For those following the cryptocurrency markets, there's a new shockwave. Government regulators have come down hard on My Big Coin, or MBC, calling it a "Ponzi scheme."

Not to automatically knock the technology. If you invested early in some cryptocurrencies, like Bitcoin or Ethereum, you made a bundle (assuming you got out at a relative high point). A business can make great use of a cryptocurrency once you're out of the speculative world. But many of those making money do so like the people who sold supplies to gold miners in the 19th century. That is, they sell the dream. And there are plenty of criminals in the space.

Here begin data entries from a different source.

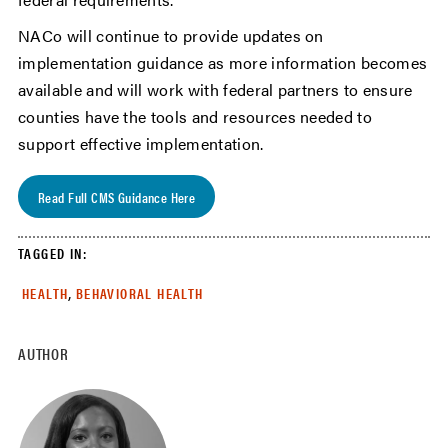
NACo will continue to provide updates on
implementation guidance as more information becomes
available and will work with federal partners to ensure
counties have the tools and resources needed to
support effective implementation.
Read Full CMS Guidance Here
TAGGED IN:
,
HEALTH
BEHAVIORAL HEALTH
AUTHOR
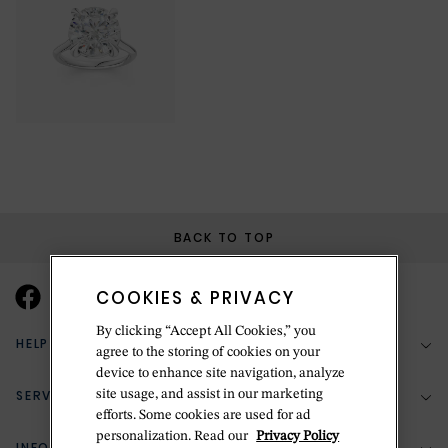
BACK TO TOP
COOKIES & PRIVACY
By clicking “Accept All Cookies,” you
HELP & SUPPORT
agree to the storing of cookies on your
device to enhance site navigation, analyze
SERVICES
site usage, and assist in our marketing
(888) 556-2127
efforts. Some cookies are used for ad
personalization. Read our
Privacy Policy
Return Policy
INFORMATION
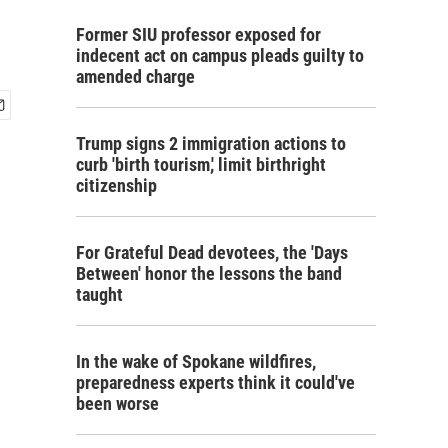
Former SIU professor exposed for
indecent act on campus pleads guilty to
amended charge
Trump signs 2 immigration actions to
curb 'birth tourism,' limit birthright
citizenship
For Grateful Dead devotees, the 'Days
Between' honor the lessons the band
taught
In the wake of Spokane wildfires,
preparedness experts think it could've
been worse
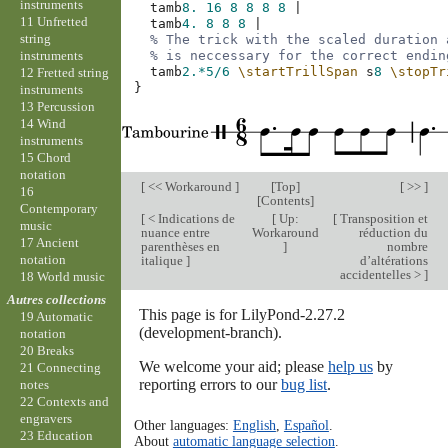
instruments
tamb
8.
16
8
8
8
8
|
11 Unfretted
tamb
4.
8
8
8
|
string
% The trick with the scaled duration 
instruments
% is neccessary for the correct endin
tamb
2.*
5/6
\startTrillSpan
s
8
\stopTr
12 Fretted string
}
instruments
13 Percussion
14 Wind
instruments
15 Chord
notation
[
<< Workaround
]
[
Top
]
[ >> ]
16
[
Contents
]
Contemporary
[
< Indications de
[
Up:
[
Transposition et
music
nuance entre
Workaround
réduction du
17 Ancient
parenthèses en
]
nombre
notation
italique
]
d’altérations
accidentelles >
]
18 World music
Autres collections
This page is for LilyPond-2.27.2
19 Automatic
(development-branch).
notation
20 Breaks
We welcome your aid; please
help us
by
21 Connecting
reporting errors to our
bug list
.
notes
22 Contexts and
engravers
Other languages:
English
,
Español
.
23 Education
About
automatic language selection
.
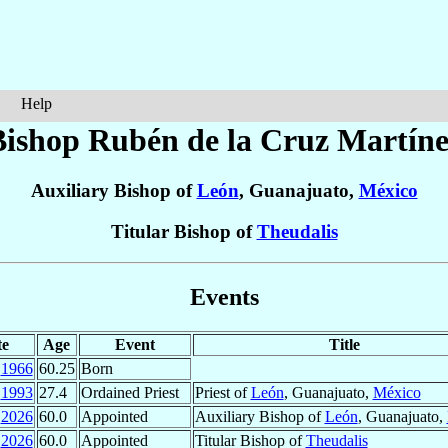
Help
Bishop Rubén
de la Cruz Martíne
Auxiliary Bishop of
León
, Guanajuato,
México
Titular Bishop of
Theudalis
Events
te
Age
Event
Title
1966
60.25
Born
1993
27.4
Ordained Priest
Priest of
León
, Guanajuato,
México
2026
60.0
Appointed
Auxiliary Bishop of
León
, Guanajuato,
2026
60.0
Appointed
Titular Bishop of
Theudalis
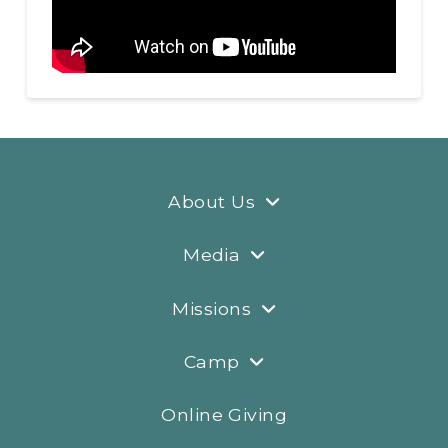
About Us
Media
Missions
Camp
Online Giving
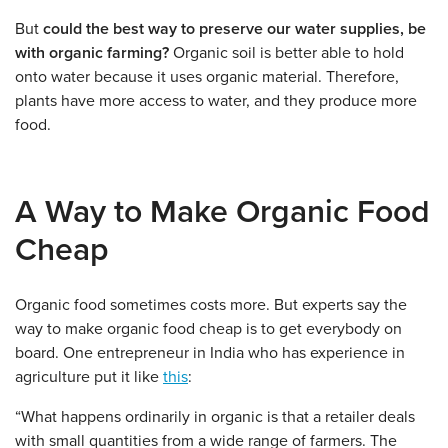
But
could the best way to preserve our water supplies, be
with organic farming?
Organic soil is better able to hold
onto water because it uses organic material. Therefore,
plants have more access to water, and they produce more
food.
A Way to Make Organic Food
Cheap
Organic food sometimes costs more. But experts say the
way to make organic food cheap is to get everybody on
board. One entrepreneur in India who has experience in
agriculture put it like
this
:
“What happens ordinarily in organic is that a retailer deals
with small quantities from a wide range of farmers. The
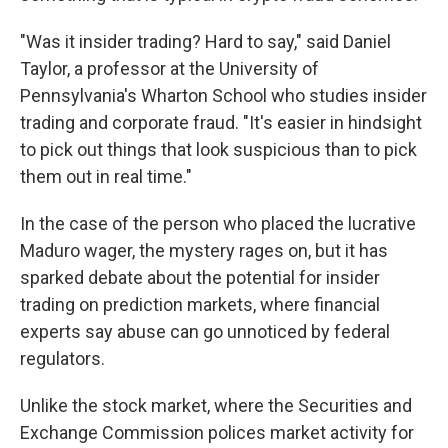
"Was it insider trading? Hard to say," said Daniel
Taylor, a professor at the University of
Pennsylvania's Wharton School who studies insider
trading and corporate fraud. "It's easier in hindsight
to pick out things that look suspicious than to pick
them out in real time."
In the case of the person who placed the lucrative
Maduro wager, the mystery rages on, but it has
sparked debate about the potential for insider
trading on prediction markets, where financial
experts say abuse can go unnoticed by federal
regulators.
Unlike the stock market, where the Securities and
Exchange Commission polices market activity for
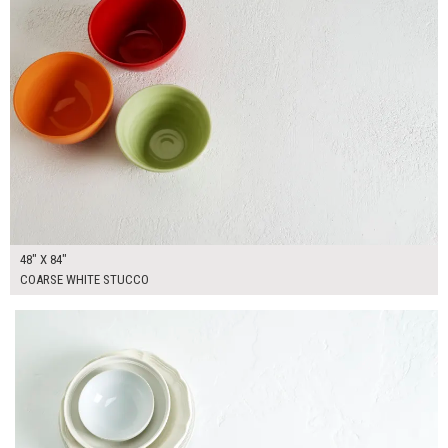
48" X 84"
COARSE WHITE STUCCO
$370.00
ADD TO WORKSHEET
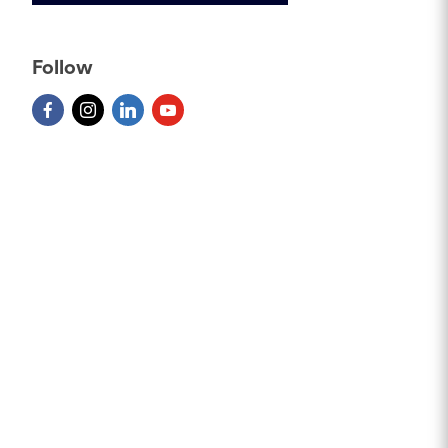
Follow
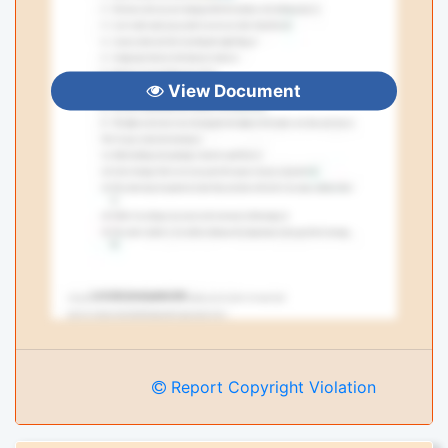
View Document
Report Copyright Violation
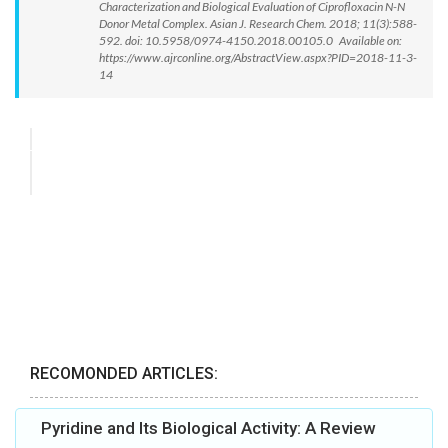
Characterization and Biological Evaluation of Ciprofloxacin N-N
Donor Metal Complex. Asian J. Research Chem. 2018; 11(3):588-
592. doi: 10.5958/0974-4150.2018.00105.0 Available on:
https://www.ajrconline.org/AbstractView.aspx?PID=2018-11-3-
14
RECOMONDED ARTICLES:
Pyridine and Its Biological Activity: A Review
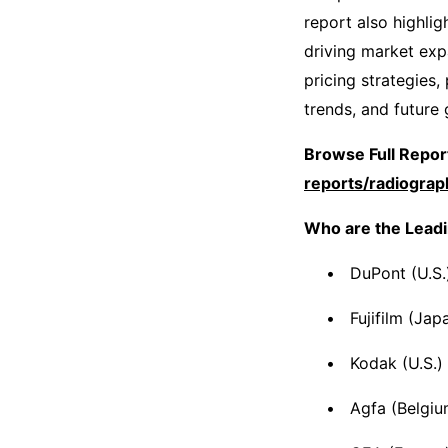
report also highli
driving market expa
pricing strategies
trends, and future
Browse Full Report
reports/radiogra
Who are the Leadi
DuPont (U.S.
Fujifilm (Jap
Kodak (U.S.)
Agfa (Belgiu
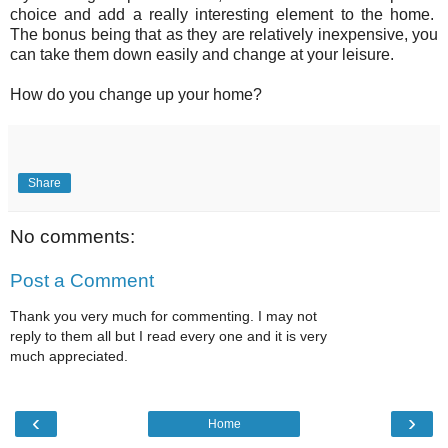
choice and add a really interesting element to the home.
The bonus being that as they are relatively inexpensive, you
can take them down easily and change at your leisure.
How do you change up your home?
Share
No comments:
Post a Comment
Thank you very much for commenting. I may not
reply to them all but I read every one and it is very
much appreciated.
‹
›
Home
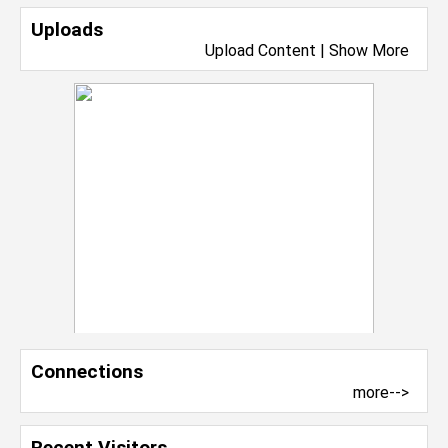
Uploads
Upload Content
|
Show More
Connections
more-->
Recent Visitors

That brings us back to the charges against My Big Coin, which has run as a corporation in Las Vegas. According to the U.S. Commodity Futures Trading Commission -- the CFTC is one of the regulatory agencies that flies under the radar of most people -- the company was up to no good.

The CFTC Complaint charges Defendants Randall Crater of East Hampton, New York, Mark Gillespie of Hartland, Michigan, and My Big Coin Pay, Inc., a corporation based in Las Vegas, Nevada, with misappropriating over $6 million from customers by, among other things, transferring customer funds into personal bank accounts, and using those funds for personal expenses and the purchase of luxury goods.

A litany of other charges follow along, including the following:

  1. The cryptocurrency was not being traded on multiple exchanges as the MBC site claimed.
  2. Because there was no trading, there was no trading prices. Instead, the site allegedly posted fake prices.
  3. MBC claimed to have a partnership with MasterCard and that the currency could be used wherever a MasterCard could, except no such arrangement allegedly existed.
  4. Any payouts to customers reportedly came from money paid by other customers, creating a classic Ponzi scheme.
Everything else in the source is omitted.